### Excerpted data
Start of Block
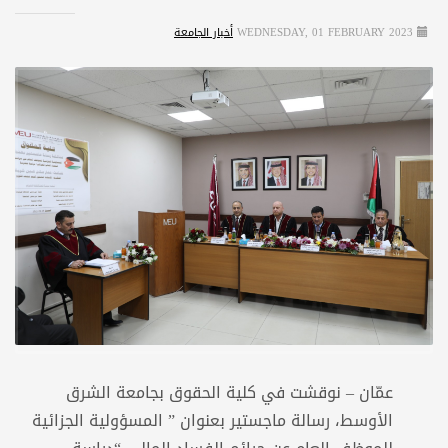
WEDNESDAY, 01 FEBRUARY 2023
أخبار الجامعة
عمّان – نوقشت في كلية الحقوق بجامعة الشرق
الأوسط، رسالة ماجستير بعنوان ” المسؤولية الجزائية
End of Block
Start of Block
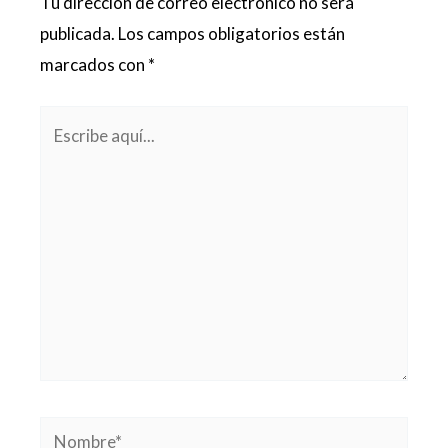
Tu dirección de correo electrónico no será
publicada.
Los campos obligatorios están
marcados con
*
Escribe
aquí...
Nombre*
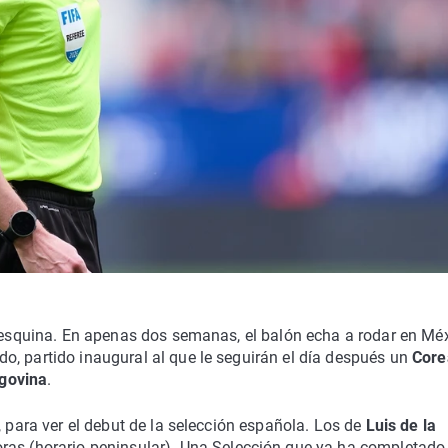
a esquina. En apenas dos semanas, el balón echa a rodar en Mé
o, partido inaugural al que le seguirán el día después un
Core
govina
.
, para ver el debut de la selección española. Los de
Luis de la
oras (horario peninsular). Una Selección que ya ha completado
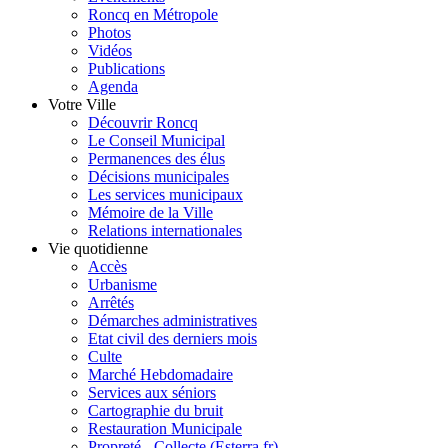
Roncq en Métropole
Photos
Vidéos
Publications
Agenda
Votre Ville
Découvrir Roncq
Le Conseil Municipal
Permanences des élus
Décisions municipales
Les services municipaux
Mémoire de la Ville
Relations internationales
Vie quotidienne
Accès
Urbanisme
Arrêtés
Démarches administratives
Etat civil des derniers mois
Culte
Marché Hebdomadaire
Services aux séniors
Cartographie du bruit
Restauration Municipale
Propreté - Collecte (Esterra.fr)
End of Block
### What to work on
Filter the records for the string "Roncq" and copy every line that holds it.

### Expected answer
Roncq en Métropole
Découvrir Roncq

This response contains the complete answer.